🤖 AI Summary
Variable selection for high-dimensional covariates in clustered failure-time data under stratified sampling remains challenging—existing methods fail to simultaneously correct for sampling bias, model within-cluster dependence, and ensure robust inference when the proportional hazards (PH) assumption is violated.
Method: We propose the first regularized Buckley–James estimation framework for semiparametric accelerated failure time (AFT) models under complex survey designs. Our approach innovatively integrates generalized estimating equations (GEE) with L₁ penalization, employing iterative weighted least squares to stably incorporate sampling weights and account for intra-cluster correlation.

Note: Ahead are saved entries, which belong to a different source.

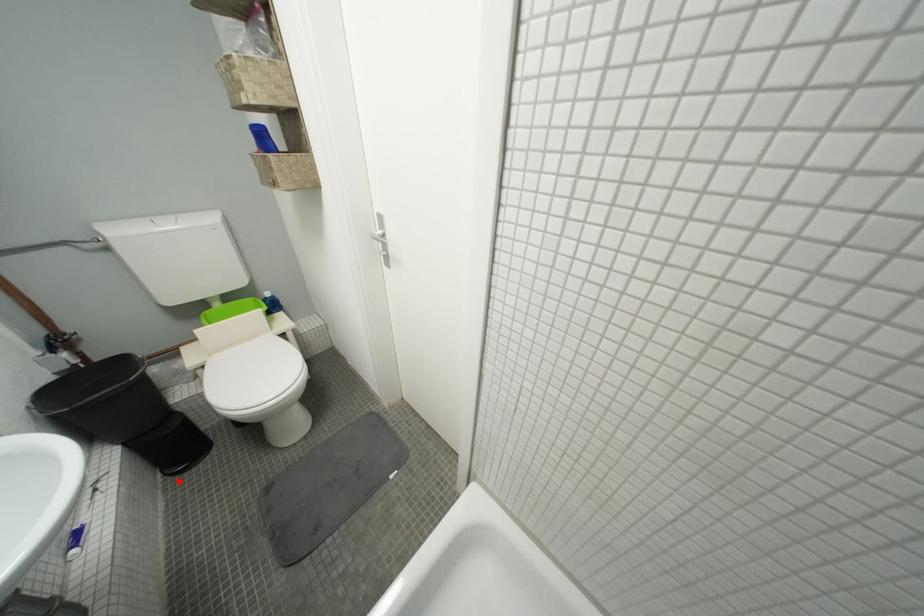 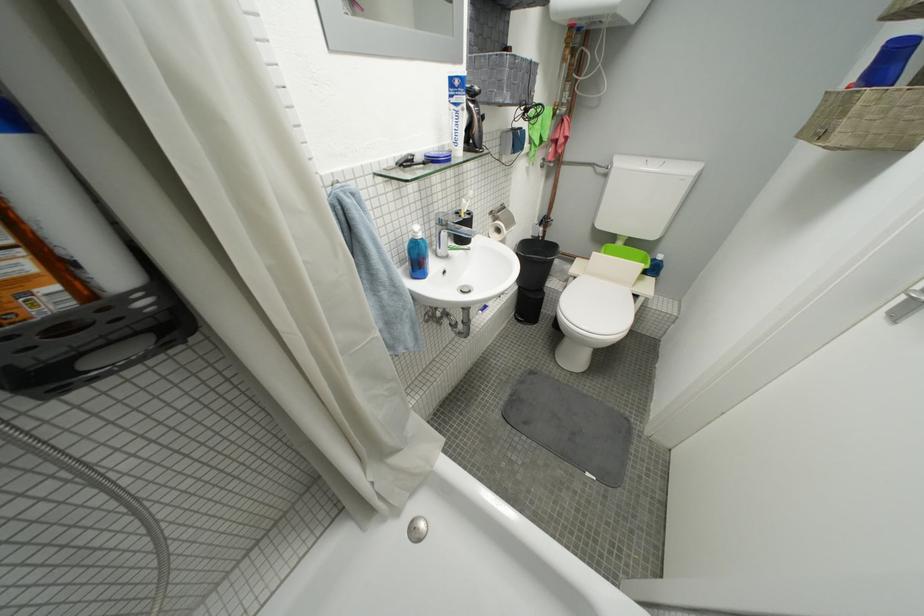 Question: I am providing you with two images of the same scene from different viewpoints. Given a red point in image1, look at the same physical point in image2. Is it:

Choices:
 (A) Closer to the viewpoint
 (B) Farther from the viewpoint

Answer: (B) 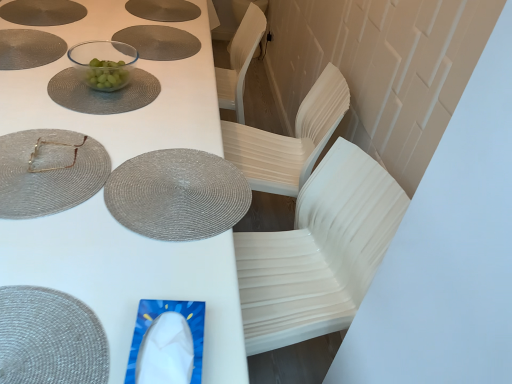 Identify the location of vacant area that is situated to the right of matte woven placemat at upper left, positioned as the second glass plate in back-to-front order. [157, 188]. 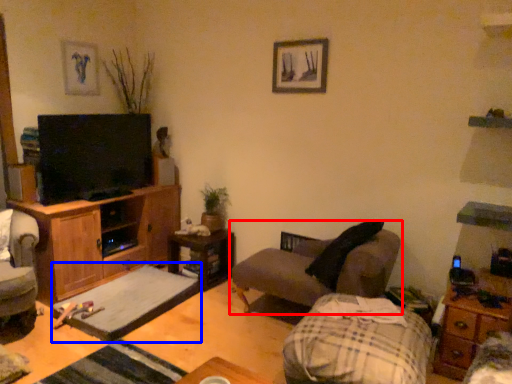 Question: Which of the following is the farthest to the observer, studio couch (highlighted by a red box) or footrest (highlighted by a blue box)?

Choices:
 (A) studio couch
 (B) footrest

Answer: (B) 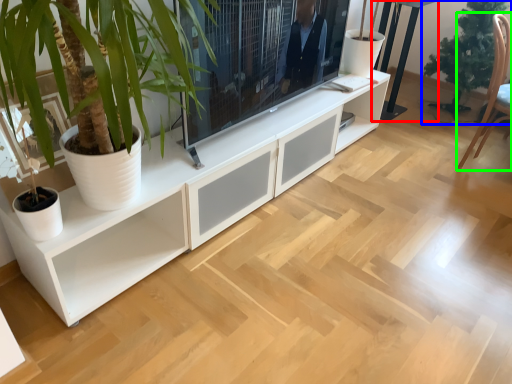 Question: Which object is positioned farthest from table (highlighted by a red box)? Select from houseplant (highlighted by a blue box) and armchair (highlighted by a green box).

Choices:
 (A) houseplant
 (B) armchair

Answer: (B) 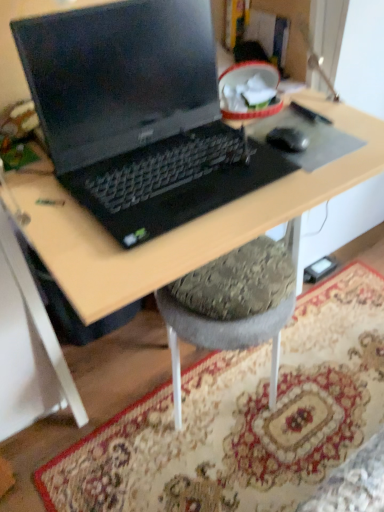 Find the location of `free spot above black matte mousepad at center (from a real-world perspective)`. free spot above black matte mousepad at center (from a real-world perspective) is located at coordinates (299, 135). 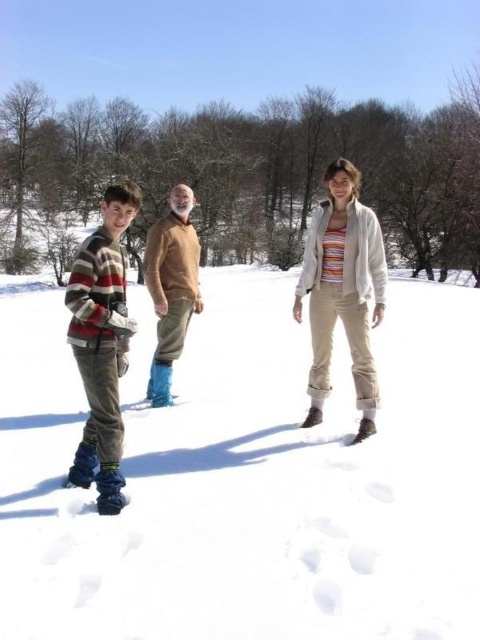 You are a photographer taking a picture of the striped sweater at center and the brown fuzzy sweater at center. Which sweater should you adjust to the left to make them both centered in the frame?

The striped sweater at center is positioned on the right side of brown fuzzy sweater at center, so you should move the striped sweater at center to the left to center them both in the frame.

Based on the scene description, which striped sweater is shorter in height between the striped sweater at center and the striped wool sweater at left?

The striped sweater at center has a lesser height compared to the striped wool sweater at left. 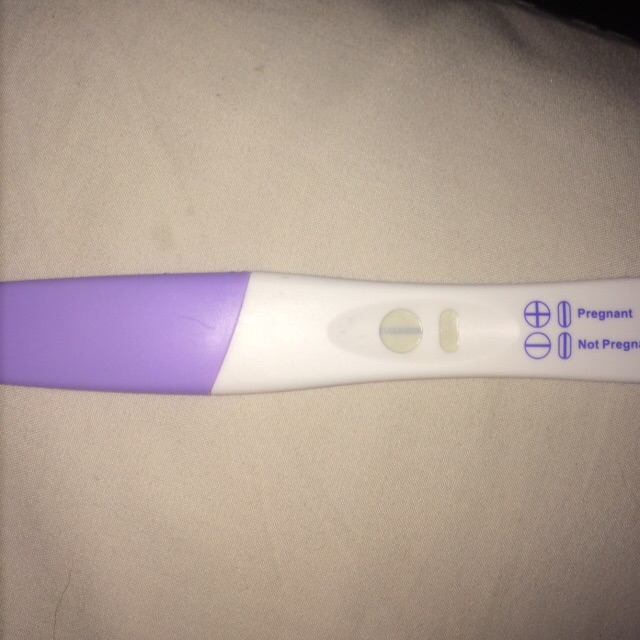 Image resolution: width=640 pixels, height=640 pixels. What are the coordinates of `black area behind counter` in the screenshot? It's located at (625, 15). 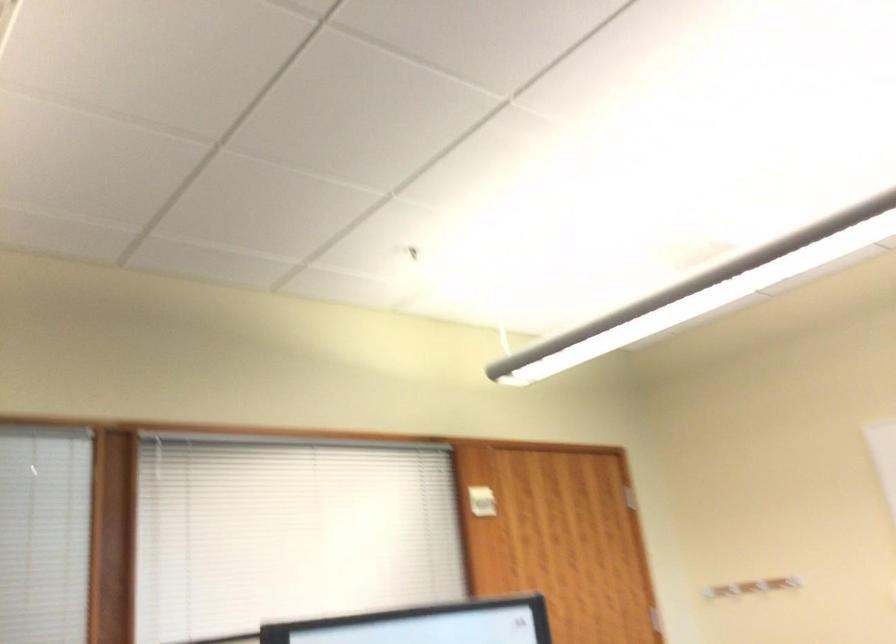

Contribution/Results: We establish its oracle property—achieving both consistent variable selection and asymptotically efficient parameter estimation. Simulations and a dental clinical study demonstrate that our method significantly outperforms existing approaches ignoring either sampling design or clustering structure, in terms of selection accuracy, estimation efficiency, and robustness in small samples.
📝 Abstract
In large-scale epidemiological studies, statistical inference is often complicated by high-dimensional covariates under stratified sampling designs for failure times. Variable selection methods developed for full cohort data do not extend naturally to stratified sampling designs, and appropriate adjustments for the sampling scheme are necessary. Further challenges arise when the failure times are clustered and exhibit within-cluster dependence. As an alternative of Cox proportional hazards (PH) model when the PH assumption is not valid, the penalized Buckley-James (BJ) estimating method for accelerated failure time (AFT) models can potentially handle within-cluster correlation in such setting by incorporating generalized estimating equation (GEE) techniques, though its practical implementation remains hindered by computational instability. We propose a regularized estimating method within the GEE framework for stratified sampling designs, in the spirit of the penalized BJ method but with a reliable inference procedure. We establish the consistency and asymptotic normality of the proposed estimators and show that they achieve the oracle property. Extensive simulation studies demonstrate that our method outperforms existing methods that ignore sampling bias or within-cluster dependence. Moreover, the regularization scheme effectively selects relevant variables even with moderate sample sizes. The proposed methodology is illustrated through applications to a dental study.